[Stored data entries]
▬▬▬▬▬▬▬▬▬▬

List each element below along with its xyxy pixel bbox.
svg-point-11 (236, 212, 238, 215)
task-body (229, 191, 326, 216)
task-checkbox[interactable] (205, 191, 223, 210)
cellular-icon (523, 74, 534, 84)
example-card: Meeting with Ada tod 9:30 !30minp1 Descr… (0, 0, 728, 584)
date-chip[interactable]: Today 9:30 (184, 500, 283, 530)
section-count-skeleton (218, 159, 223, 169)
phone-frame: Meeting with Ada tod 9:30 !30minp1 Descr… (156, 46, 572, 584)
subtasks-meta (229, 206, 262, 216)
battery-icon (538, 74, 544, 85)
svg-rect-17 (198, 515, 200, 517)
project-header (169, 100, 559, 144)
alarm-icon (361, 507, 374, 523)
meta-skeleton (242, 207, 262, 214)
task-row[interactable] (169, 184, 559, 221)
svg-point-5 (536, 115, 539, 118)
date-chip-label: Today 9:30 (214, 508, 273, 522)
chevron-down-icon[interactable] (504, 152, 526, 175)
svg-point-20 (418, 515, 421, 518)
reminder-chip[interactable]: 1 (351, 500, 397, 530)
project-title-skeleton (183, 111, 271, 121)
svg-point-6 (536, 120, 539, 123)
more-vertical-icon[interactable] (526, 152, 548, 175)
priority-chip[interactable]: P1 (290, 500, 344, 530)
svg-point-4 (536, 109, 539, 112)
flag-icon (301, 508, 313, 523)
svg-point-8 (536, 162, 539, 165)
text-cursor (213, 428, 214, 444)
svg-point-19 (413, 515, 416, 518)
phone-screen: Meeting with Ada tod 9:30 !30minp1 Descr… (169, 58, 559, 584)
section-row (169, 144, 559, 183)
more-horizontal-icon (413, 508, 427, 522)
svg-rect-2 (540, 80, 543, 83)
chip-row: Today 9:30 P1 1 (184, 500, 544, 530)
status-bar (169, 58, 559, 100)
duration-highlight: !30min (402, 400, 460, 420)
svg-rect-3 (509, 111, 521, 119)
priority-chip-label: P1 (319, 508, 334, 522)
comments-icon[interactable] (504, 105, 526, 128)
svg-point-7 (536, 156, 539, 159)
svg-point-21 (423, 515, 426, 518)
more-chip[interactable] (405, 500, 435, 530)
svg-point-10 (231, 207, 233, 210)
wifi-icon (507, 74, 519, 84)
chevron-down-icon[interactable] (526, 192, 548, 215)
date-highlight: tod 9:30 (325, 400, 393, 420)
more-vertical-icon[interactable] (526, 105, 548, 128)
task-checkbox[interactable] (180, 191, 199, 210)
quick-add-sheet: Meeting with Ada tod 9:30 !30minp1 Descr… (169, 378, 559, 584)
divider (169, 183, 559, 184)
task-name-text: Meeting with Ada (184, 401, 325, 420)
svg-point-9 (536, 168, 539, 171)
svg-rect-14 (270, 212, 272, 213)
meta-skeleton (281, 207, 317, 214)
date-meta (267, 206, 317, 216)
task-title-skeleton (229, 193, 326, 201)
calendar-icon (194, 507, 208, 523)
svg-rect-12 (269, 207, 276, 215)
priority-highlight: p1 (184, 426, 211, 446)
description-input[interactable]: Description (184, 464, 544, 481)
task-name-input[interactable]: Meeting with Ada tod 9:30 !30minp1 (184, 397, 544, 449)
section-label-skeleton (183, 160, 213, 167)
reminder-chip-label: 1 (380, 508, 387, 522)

▬▬▬▬▬▬▬▬▬▬

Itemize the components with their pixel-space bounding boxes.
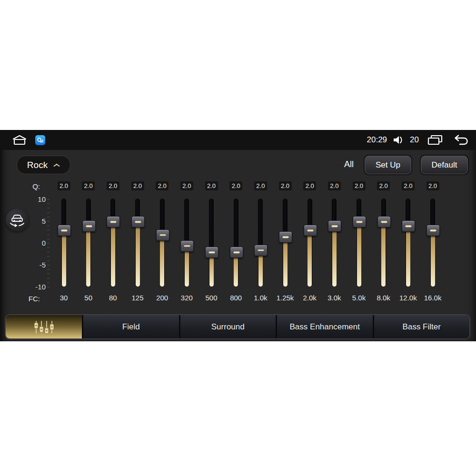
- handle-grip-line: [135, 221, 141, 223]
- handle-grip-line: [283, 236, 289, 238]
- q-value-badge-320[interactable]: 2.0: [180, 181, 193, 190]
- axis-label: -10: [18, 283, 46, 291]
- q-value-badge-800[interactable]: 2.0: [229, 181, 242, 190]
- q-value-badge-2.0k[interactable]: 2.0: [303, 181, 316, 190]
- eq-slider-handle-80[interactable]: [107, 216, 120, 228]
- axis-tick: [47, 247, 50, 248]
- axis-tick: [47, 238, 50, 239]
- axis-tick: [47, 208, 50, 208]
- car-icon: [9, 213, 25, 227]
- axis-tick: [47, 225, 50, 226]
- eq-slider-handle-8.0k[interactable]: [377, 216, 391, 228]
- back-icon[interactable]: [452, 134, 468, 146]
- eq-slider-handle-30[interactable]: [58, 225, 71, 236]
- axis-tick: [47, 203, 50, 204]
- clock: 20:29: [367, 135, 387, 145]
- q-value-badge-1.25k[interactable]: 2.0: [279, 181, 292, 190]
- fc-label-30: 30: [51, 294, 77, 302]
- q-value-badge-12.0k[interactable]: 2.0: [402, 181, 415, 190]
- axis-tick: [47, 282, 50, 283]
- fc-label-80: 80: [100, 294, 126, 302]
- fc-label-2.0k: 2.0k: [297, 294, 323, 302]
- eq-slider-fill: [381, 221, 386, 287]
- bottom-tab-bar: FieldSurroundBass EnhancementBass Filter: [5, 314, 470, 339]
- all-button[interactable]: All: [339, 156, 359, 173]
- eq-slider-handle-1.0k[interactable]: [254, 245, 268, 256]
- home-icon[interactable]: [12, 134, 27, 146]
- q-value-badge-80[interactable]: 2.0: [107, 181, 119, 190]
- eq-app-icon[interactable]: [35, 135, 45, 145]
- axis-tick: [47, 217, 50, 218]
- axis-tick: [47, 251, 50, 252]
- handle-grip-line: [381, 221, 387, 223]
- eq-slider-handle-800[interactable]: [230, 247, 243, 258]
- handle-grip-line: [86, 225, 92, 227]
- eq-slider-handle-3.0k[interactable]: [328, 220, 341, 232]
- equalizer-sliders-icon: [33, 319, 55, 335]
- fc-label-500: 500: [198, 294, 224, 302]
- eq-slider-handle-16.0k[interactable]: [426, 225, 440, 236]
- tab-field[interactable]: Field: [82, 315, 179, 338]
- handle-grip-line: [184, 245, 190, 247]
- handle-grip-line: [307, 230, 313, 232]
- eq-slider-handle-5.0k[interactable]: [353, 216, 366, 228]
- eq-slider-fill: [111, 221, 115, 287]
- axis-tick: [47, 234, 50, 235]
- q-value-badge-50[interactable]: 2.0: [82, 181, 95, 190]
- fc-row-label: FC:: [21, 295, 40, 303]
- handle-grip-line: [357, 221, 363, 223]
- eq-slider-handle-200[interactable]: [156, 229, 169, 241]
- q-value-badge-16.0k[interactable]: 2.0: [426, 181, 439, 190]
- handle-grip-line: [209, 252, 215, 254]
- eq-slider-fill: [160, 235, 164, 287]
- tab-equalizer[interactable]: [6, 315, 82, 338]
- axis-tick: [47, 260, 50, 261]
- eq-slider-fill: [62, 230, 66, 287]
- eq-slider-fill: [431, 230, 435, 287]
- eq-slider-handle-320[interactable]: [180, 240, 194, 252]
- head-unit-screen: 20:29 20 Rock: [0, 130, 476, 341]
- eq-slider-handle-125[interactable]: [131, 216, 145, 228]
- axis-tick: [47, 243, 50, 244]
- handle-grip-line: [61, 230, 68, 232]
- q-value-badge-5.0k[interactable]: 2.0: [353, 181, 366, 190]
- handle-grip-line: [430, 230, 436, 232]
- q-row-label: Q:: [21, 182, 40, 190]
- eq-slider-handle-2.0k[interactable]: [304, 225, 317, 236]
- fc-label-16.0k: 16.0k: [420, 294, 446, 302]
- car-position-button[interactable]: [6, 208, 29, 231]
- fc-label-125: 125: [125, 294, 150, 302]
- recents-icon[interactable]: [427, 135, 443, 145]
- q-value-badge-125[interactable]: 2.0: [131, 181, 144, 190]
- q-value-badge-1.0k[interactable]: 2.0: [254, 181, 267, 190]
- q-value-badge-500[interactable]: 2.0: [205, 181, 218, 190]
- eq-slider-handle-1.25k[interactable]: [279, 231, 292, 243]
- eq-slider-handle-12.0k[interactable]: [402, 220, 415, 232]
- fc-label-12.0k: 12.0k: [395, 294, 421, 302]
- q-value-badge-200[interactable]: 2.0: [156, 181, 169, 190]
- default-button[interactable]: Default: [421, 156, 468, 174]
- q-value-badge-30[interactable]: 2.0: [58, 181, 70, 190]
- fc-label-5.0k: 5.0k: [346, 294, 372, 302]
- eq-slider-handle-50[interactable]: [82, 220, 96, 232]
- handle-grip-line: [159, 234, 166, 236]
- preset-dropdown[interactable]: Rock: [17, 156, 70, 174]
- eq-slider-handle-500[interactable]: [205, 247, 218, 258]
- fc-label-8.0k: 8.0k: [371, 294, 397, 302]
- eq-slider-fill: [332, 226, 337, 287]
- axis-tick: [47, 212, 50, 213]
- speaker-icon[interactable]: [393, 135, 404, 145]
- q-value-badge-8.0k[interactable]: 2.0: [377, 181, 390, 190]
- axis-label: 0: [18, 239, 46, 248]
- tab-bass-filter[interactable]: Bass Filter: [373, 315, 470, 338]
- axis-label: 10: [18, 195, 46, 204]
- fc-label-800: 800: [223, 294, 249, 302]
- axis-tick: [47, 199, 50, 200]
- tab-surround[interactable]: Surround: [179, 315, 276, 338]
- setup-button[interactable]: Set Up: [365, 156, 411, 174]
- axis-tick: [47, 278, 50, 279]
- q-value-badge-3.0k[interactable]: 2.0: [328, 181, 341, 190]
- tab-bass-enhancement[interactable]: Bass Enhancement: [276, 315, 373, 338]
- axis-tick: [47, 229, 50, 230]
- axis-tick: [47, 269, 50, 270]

▬▬▬▬▬▬▬▬▬▬

All lines above in which the word "fill" occurs should be identified and copied.

Exercise result:
- eq-slider-fill: [381, 221, 386, 287]
- eq-slider-fill: [111, 221, 115, 287]
- eq-slider-fill: [160, 235, 164, 287]
- eq-slider-fill: [62, 230, 66, 287]
- eq-slider-fill: [431, 230, 435, 287]
- eq-slider-fill: [332, 226, 337, 287]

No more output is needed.